Eventually, most people with any type of chronic lung disease will find themselves taking an anti-inflammatory medication at some point in their treatment. Anti-inflammatory medications improve breathing by reducing swelling of the air passages. Some anti-inflammatory medications are taken for short periods to help speed recovery when a patient has a respiratory infection or other problem causing a flare-up of breathing difficulty. Some anti-inflammatory medications are taken long-term to help prevent swollen air passages and improve lung function.
Corticosteroids vs. Anabolic Steroids
Before we go any further, let’s clear up some confusion that many people have about the term “steroids." The steroids used in the treatment of lung disease are corticosteroids, which are very different substances than the anabolic steroids that we sometimes hear about athletes abusing.
Corticosteroids: Medications that imitate the effects of a hormone produced in the adrenal gland called "cortisol," which has many functions in the body including fighting stress and reducing inflammation.
Anabolic steroids: Synthetic versions of male sex hormones that increase male characteristics. Athletes sometimes use them illegally to increase muscle mass and strength. There are legitimate medical conditions for which anabolic steroids may be prescribed, but lung disease is not one of them.
Oral Corticosteroids
Oral steroids, such as prednisone, prednisolone or methylprednisone, are sometimes prescribed to people with cystic fibrosis (CF) for short-term treatment. They are not recommended for long-term therapy because of the potential for serious side effects including:
- Growth retardation in children
- Diabetes
- Cataracts
- Osteoporosis
- Decreased ability to fight lung infections, such as the potentially deadly Pseudomonas aeruginosa
Inhaled Steroids
Inhaled steroids, such as Qvar (beclomethasone), Pulmicort (budesonide) and Flovent (flucticasone), are delivered directly to the lungs and have less side effects than oral steroids. Studies have not shown any particular benefit of long-term inhaled steroids for people with cystic fibrosis, though, so the Cystic Fibrosis Foundation advises against the routine use of inhaled steroids in people with CF unless they also have asthma.
Non-Steroidal Anti-Inflammatory Drugs (NSAIDS)
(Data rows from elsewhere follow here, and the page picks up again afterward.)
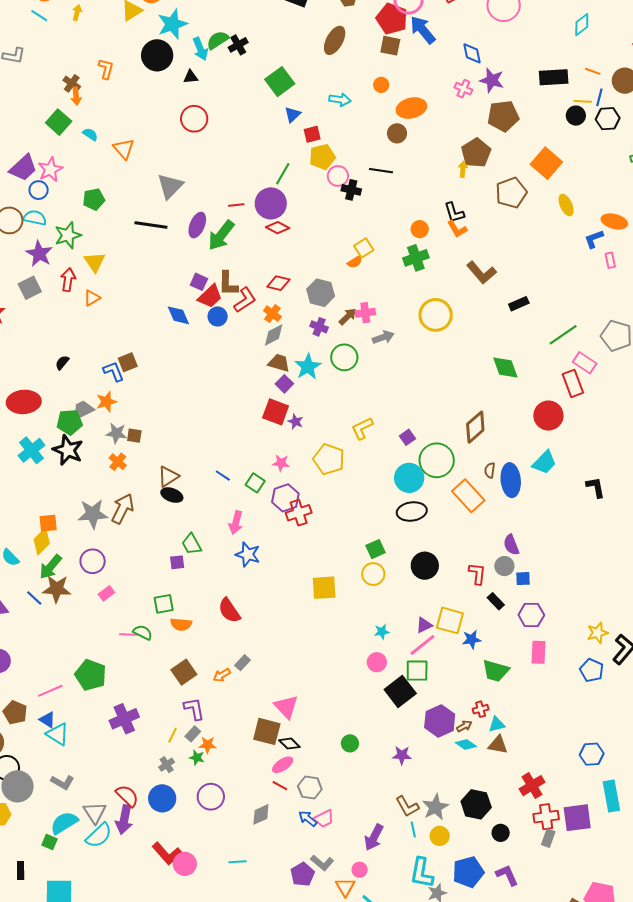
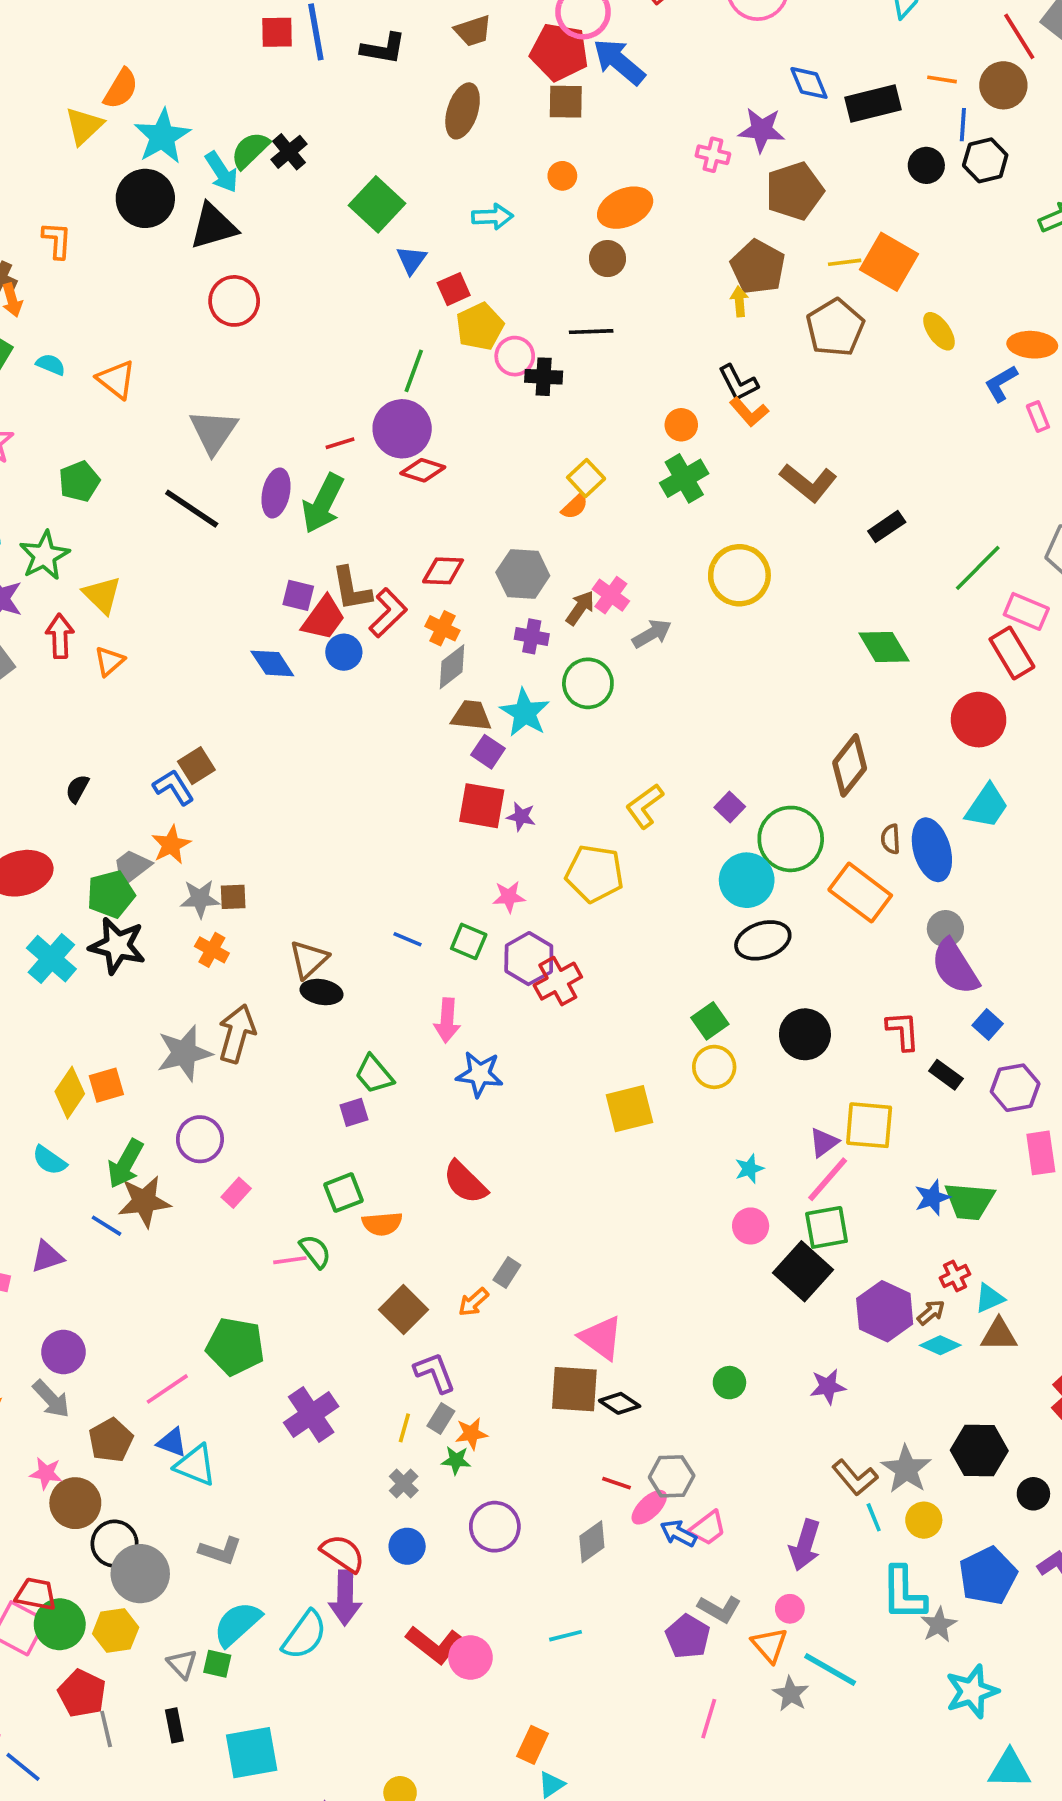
blue diamond: (472, 53) -> (809, 83), moved
black triangle: (191, 77) -> (213, 226), size x1.8
yellow line: (583, 101) -> (845, 262), moved
black line: (151, 225) -> (192, 509), turned 36
pink cross: (365, 313) -> (611, 595), turned -36
yellow diamond: (42, 541) -> (70, 1093), moved
purple semicircle: (511, 545) -> (955, 967), size x1.5
gray circle: (504, 566) -> (945, 929), moved
blue square: (523, 579) -> (988, 1024), turned -35
green semicircle: (143, 632) -> (315, 1251), turned 36
blue star: (472, 639) -> (932, 1198), moved
brown pentagon: (15, 712) -> (111, 1440), turned 30
pink ellipse: (283, 765) -> (649, 1507), moved
blue circle: (162, 798) -> (407, 1546), size x0.7
gray triangle: (95, 813) -> (182, 1664), moved, size x0.7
As the name implies, NSAIDs are a group of anti-inflammatory medications that do not contain steroids. NSAIDs do not carry the same risk of side effects as steroidal anti-inflammatory medications, but with long-term use, they may cause internal bleeding or kidney problems.
Ibuprofen, which is sold over the counter and by prescription, is an NSAID that has been shown to slow the loss of lung function with long-term use in people with cystic fibrosis. Since the potential benefit of ibuprofen is greater than the risk of serious side effects, the Cystic Fibrosis Foundation recommends long-term use of prescription-strength ibuprofen as a treatment option for people with cystic fibrosis who are at least 6 years old and have an FEV1 of 60% or greater.
Important: Do not take over-the-counter ibuprofen for long-term treatment of cystic fibrosis without first consulting your physician.
Source:
Flume, P., et al. “Cystic Fibrosis Pulmonary Guidelines: Chronic Medications for Maintenance of Lung Health." Am. J. Respir. Crit. Care Med. 2007. 176: 957-969. 31 August 2008.